Less than 24 hours after agreeing to allow grain exports to resume from Ukraine, two sea-launched Russian Kalibr cruise missiles struck Odesa — the main port named in the deal signed in Istanbul on Friday.
The Russian attack on Saturday has cast doubt on the future of the agreement, which aims to ease the global food crisis sparked by war and Moscow's months-long blockade of Ukraine's Black Sea ports.
Here's the latest:
- What Russia said: Initially, Moscow denied involvement in the strikes, with the Kremlin telling Turkey — which helped broker the grain deal — that "in no uncertain terms" it had "nothing to do with this attack." But 12 hours later, Russia's Foreign Ministry spokeswoman Maria Zakharova confirmed the Russian strikes, saying they had destroyed "military infrastructure" with "high precision" missiles.

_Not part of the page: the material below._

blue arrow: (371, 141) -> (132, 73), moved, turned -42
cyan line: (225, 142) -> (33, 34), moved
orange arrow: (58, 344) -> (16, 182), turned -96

- What Ukraine and its allies said: Serhii Bratchuk, a spokesman for the Odesa military administration, said two missiles hit the infrastructure of the port and two were shot down by Ukraine's air defense. Ukraine officials are still working to prepare ports to export grain, but US officials said they were "deeply concerned" and were working with Ukraine on a "Plan B" to get grain exports out of the country. USAID administrator Samantha Power said she hoped the grain deal "somehow sticks" despite Russia's move to "immediately turn its back" on the agreement. Meanwhile, UK Foreign Minister Liz Truss said the attack "shows not a word [Russian President Vladimir Putin] says can be trusted."
- Why the deal matters: Turkish President Recep Tayyip Erdogan said Friday that the agreement would spare billions of people from hunger. The UN, leaders and experts have warned of a catastrophic food crisis as grain shipments have not been able to reach the global market. The Kremlin has previously rejected accusations that Russia is obstructing the export of grain from Ukraine and instead blamed the West and Kyiv.

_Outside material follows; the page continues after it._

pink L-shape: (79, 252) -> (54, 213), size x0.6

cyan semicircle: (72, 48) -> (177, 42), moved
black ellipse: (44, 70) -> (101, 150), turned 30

- Some context: Around 20 million metric tons of grain are held up in Ukraine, where the summer harvest is now well underway. The deal would allow 5 million metric tons of grain exports per month from three Ukrainian ports, a senior UN official said Friday.

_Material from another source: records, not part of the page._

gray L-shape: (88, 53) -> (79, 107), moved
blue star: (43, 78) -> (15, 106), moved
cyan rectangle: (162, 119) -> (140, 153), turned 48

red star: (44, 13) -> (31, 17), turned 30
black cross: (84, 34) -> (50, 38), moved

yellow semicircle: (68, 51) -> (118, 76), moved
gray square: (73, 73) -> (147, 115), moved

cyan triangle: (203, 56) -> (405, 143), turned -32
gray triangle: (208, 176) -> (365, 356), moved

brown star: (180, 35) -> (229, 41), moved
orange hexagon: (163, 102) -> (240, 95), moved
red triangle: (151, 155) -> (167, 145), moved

- What's in the deal? No ceasefire was explicitly agreed, though Russia "committed to facilitate the unimpeded export of food, sunflower oil and fertilizers," according to a statement from UN Secretary-General Antonio Guterres' office. In exchange, Guterres agreed to effectively ease some sanctions against Russia for food and fertilizer.
- When will grain exports resume? Speaking in Istanbul after the strike, Ukrainian deputy infrastructure minister Yurii Vaskov said technical meetings to implement the deal were ongoing. Turkey's Defense Ministry said "coordination between authorities continues for the first ship loaded with grain to start sailing from Ukrainian ports as soon as possible." Meanwhile, Russian Foreign Minister Sergei Lavrov claimed Russian military vessels would help escort the cargo ships once grain exports restart.